Esterno notte, la sinfonia della storia di Marco Bellocchio

Esterno notte di Marco Bellocchio
Fabrizio Gifuni è Aldo Moro in "Esterno notte" di Marco Bellocchio.

Marco Bellocchio è prossimo agli 83 anni ma la sua linfa cinematografica è a un punto inarrivabile, per ispirazione, per ambizioni tematiche e visive, per profondità di indagine sul cinema, sulla Storia, perfino su se stesso: Esterno notte, l’opera monumentale che è stata presentata a Cannes e uscirà nelle sale italiane divisa in due tranche, da tre episodi ciascuna, è un richiamo al Buongiorno, notte del 2003 ma ne rappresenta il controcanto.

Un controcanto sinfonico nella misura in cui quello era una lettura cameristica di una pagina oscura della storia italiana: l’autore getta contro la sua creatura (peraltro, una creatura meravigliosa, considerabile un classico della modernità) un guanto di sfida, un processo condotto con il codice del cinema, cambia l’angolazione da cui osserva l’affaire Moro e lo espande in un affresco corale con tanti protagonisti, ognuno con una statura epica, avvolgendo il tutto nei toni foschi della fotografia di Francesco Di Giacomo e nella partitura drammatica, bellissima, di Fabio Massimo Capogrosso.

La prima grande virtù dell’opera di Bellocchio è già nella scrittura, e un plauso va tributato a Ludovica Rampoldi, Davide Serino, Stefano Bises e il regista stesso: la più coraggiosa e anche più vincente delle idee è stata quella di raccontare la prigionia di Moro attraverso le reazioni dei politici, dei suoi cari, dei brigatisti stessi. Un “colore”, come insegnano nelle scuole di sceneggiatura: un evento che non è in primo piano, ma influenza tutto quello che vediamo sullo schermo.

Mantenendo la struttura corale del racconto, ci sono comunque personaggi che si elevano a protagonisti di puntata (espressione televisiva, non proprio piacevole da usare per un’opera come questa): è il caso di Toni Servillo nel secondo episodio, straordinario per l’intensità sofferta che ha conferito a papa Paolo VI, dapprima apparentemente padrone della situazione quando illustra alla signora Moro “lo sterco del diavolo” e i suoi impieghi, ma poi in preda a una dolente crisi quando arriva il fatidico momento della scrittura della lettera ai brigatisti.

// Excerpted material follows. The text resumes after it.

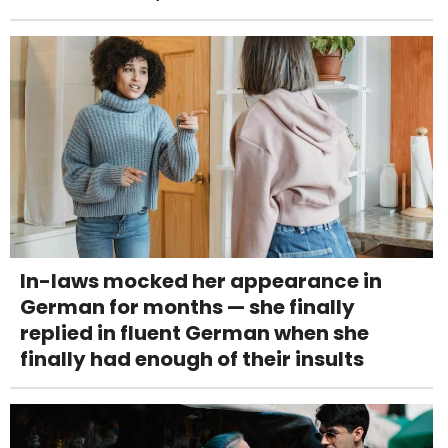
In-laws mocked her appearance in
German for months — she finally
replied in fluent German when she
finally had enough of their insults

Ma su tutti, probabilmente, svetta il Cossiga di Fausto Russo Alesi, che già era stato Giovanni Falcone ne Il traditore: è stata decisiva la scelta in sceneggiatura di dare la giusta centralità al ministro degli interni, di fatto il primo a dover correre ai ripari quando la situazione precipita, quando c’è uno stato di allerta da gestire e gli equilibri non si decidono più nelle stanze del palazzo fra un compromesso e l’altro. Cossiga era molto affezionato a Moro, il loro rapporto è molto ben raccontato, e l’impossibilità di trovare una soluzione per l’amico rapito (nonostante l’imponente e avveniristico impiego di risorse investigative), la successiva crisi e il definitivo senso di colpa rendono il personaggio drammaturgicamente fondamentale.

Non si può non ammirare, infine, il Moro di Fabrizio Gifuni: il grande, grandissimo attore riesce a fugare fin dalla prima scena, fin dal discorso all’assemblea, il sospetto della semplice imitazione e grazie a un sapiente uso del corpo, delle mani soprattutto, il suo Moro è più vero del vero: la scena del ritorno a casa e della umile cena a base di uova è una vetta poetica, da parte sua e da parte di Bellocchio.

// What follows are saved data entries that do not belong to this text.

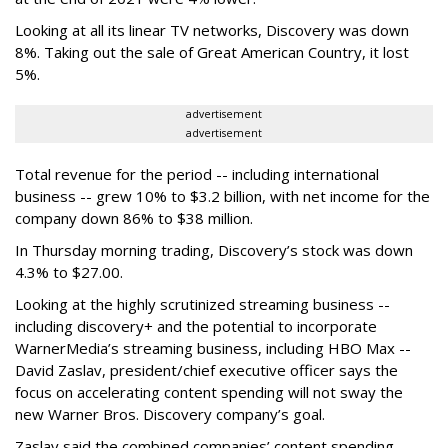
Looking at all its linear TV networks, Discovery was down
8%. Taking out the sale of Great American Country, it lost
5%.
advertisement
advertisement
Total revenue for the period -- including international
business -- grew 10% to $3.2 billion, with net income for the
company down 86% to $38 million.
In Thursday morning trading, Discovery’s stock was down
4.3% to $27.00.
Looking at the highly scrutinized streaming business --
including discovery+ and the potential to incorporate
WarnerMedia’s streaming business, including HBO Max --
David Zaslav, president/chief executive officer says the
focus on accelerating content spending will not sway the
new Warner Bros. Discovery company’s goal.
Zaslav said the combined companies’ content spending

Esterno notteè più vicino a Todo modo e Cadaveri eccellenti che non ad altri film orientati verso la cronaca e la ricostruzione d’epoca: nella modellazione plastica degli uomini di potere, le cui fisionomie e fisicità sono esaltate, sottolineate, scolpite quasi a fare di loro delle maschere piuttosto che fac-simile storici fedelmente ricostruiti col trucco e il parrucco, Bellocchio raggiunge il difficile e sempre insidioso traguardo del grottesco. Ma sarebbe riduttivo limitare a questo aspetto la riuscita dell’opera di Bellocchio: come ha bene scritto su Quinlan Alessandro Aniballi, “Bellocchio si sta imponendo di fare grandi film, grandi affreschi storici. E meno male, viene da concludere. Perché, oltre a Martone, non c’è nessun altro nel cinema italiano contemporaneo che sia in grado di farlo, nessun altro che abbia la volontà, la voglia e la capacità di scavare a fondo nei nostri misteri e nelle nostre ambiguità, in quei fatti e in quegli snodi che in fin dei conti formano la nostra identità”.